The IAAF welcomed the verdict.

“The IAAF ... is pleased that the regulations were found to be a necessary, reasonable and proportionate means of achieving the IAAF’s legitimate aim of preserving the integrity of female athletics in the restricted events,” the global governing body said in a statement.

“No athlete will be forced to undergo any assessment and/or treatment under these regulations.
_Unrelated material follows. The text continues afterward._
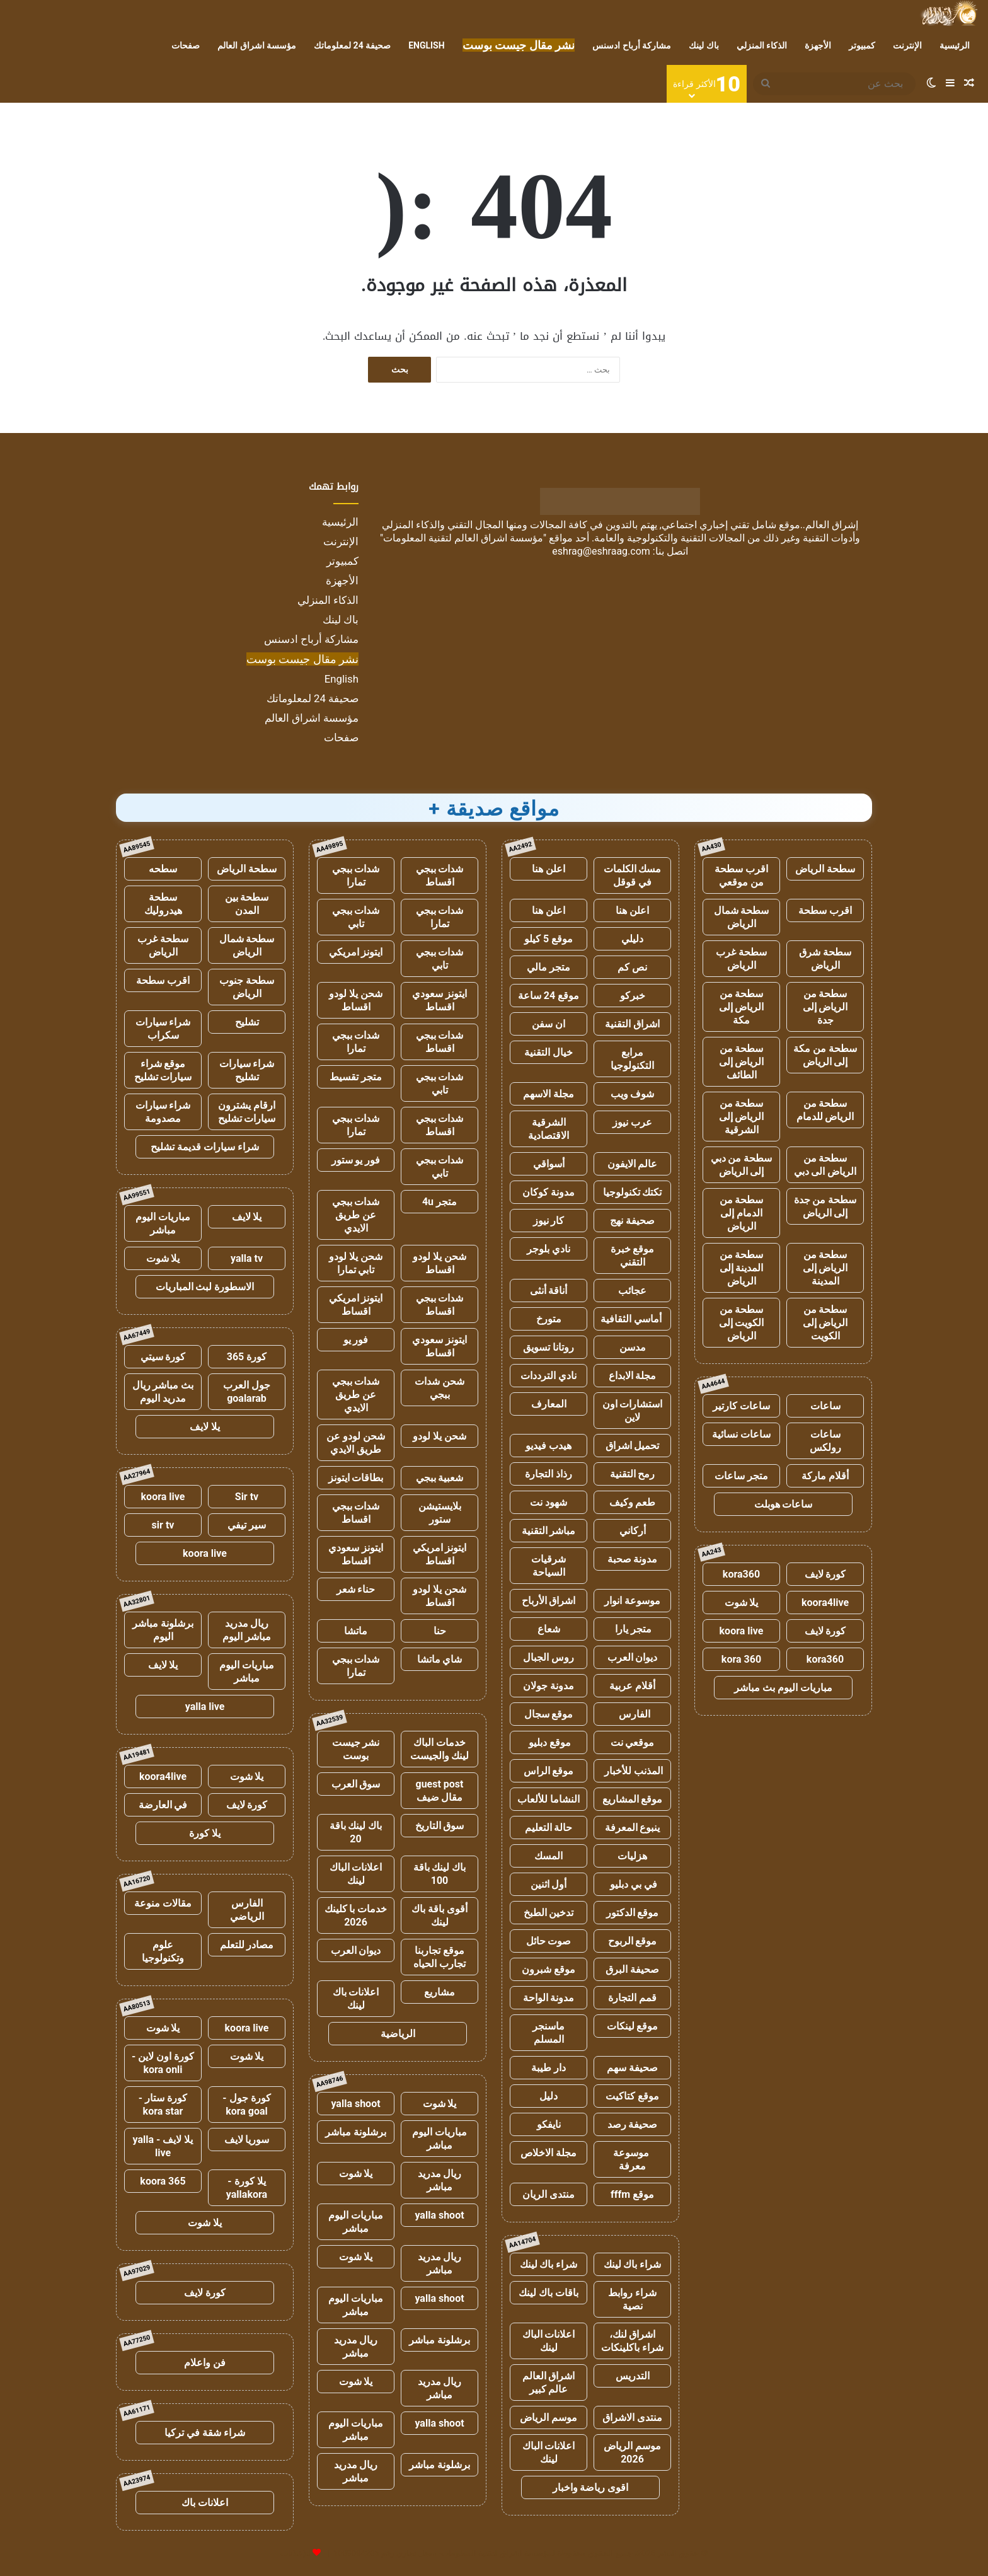 The width and height of the screenshot is (988, 2576). Describe the element at coordinates (247, 1357) in the screenshot. I see `كورة 365` at that location.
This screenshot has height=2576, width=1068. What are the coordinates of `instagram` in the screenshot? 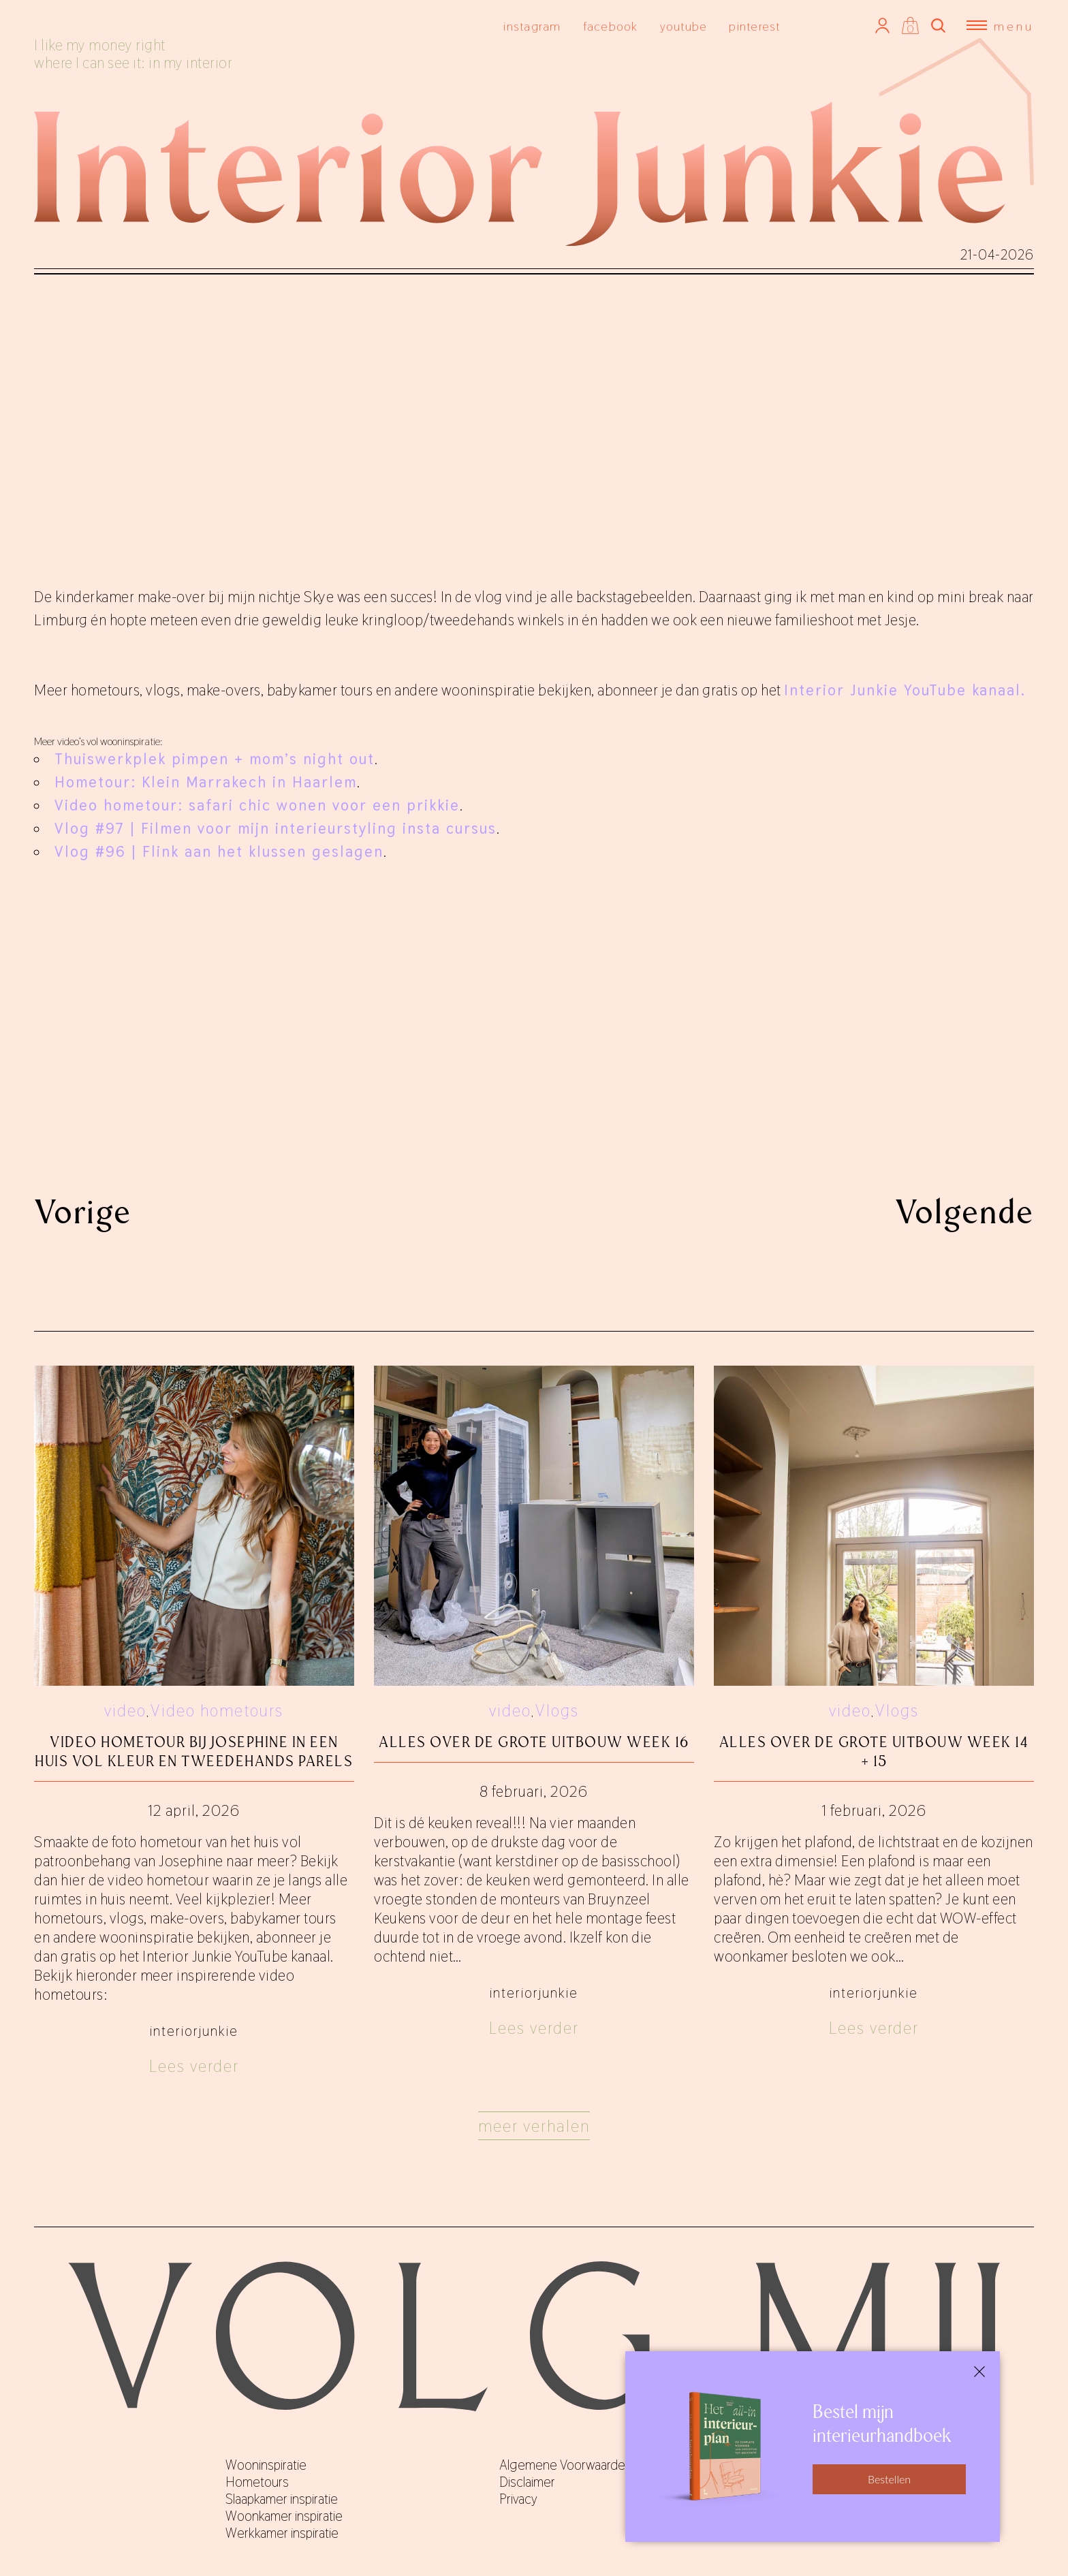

It is each athlete’s responsibility, in close consultation with her medical team, to decide whether or not to proceed with any assessment and/or treatment,” it said.

However, in the 165-page ruling, the three-man CAS judges’ panel expressed some concerns as to the future practical application of these regulations.

“The Panel found that the DSD regulations are discriminatory, but the majority of the Panel found that, on the basis of the evidence submitted by the parties, such discrimination is a necessary, reasonable and proportionate means of achieving the IAAF’s aim of preserving the integrity of female athletics in the restricted events,” the statement said.

Under the rules, female athletes who have high natural levels of testosterone will have to reduce their levels through medication to under 5nmol/L, which is double the normal female range of 2nmol/L.

Testosterone is a hormone that increases muscle mass, strength and haemoglobin — which affects endurance.

The IAAF believes the rules are necessary to “preserve fair competition in the female category,” and has received support from some current and ex-athletes.

But the governing body has also come in for criticism from human rights organizations over its wish to medically alter naturally produced levels of testosterone, with the United Nations Human Rights Council adopting a resolution in support of Semenya in March.

The 28-year-old South African will be the most high-profile athlete to be affected by the rules, but others include 2016 Olympic silver medalist in the 800 meters, Francine Niyonsaba of Burundi.

Semenya took potential steps to reinvent her career last week when she won the 5,000 at the South African Athletics Championships in a modest time of 16:05.97, an event that would allow her to compete outside of the IAAF regulations.

Following the CAS case, other sporting bodies may now choose to set their own parameters for participation by DSD and transgender athletes in their individual codes.

A further appeal is possible to Switzerland’s supreme court in Lausanne. Federal judges rarely overturn CAS decisions but can intervene if legal process was abused.

Yesterday’s verdict followed a five-day hearing in February that was among the longest in the court’s 35-year history. Semenya spent the week in Lausanne attending sessions and IAAF chief Sebastian Coe was at court on the opening day.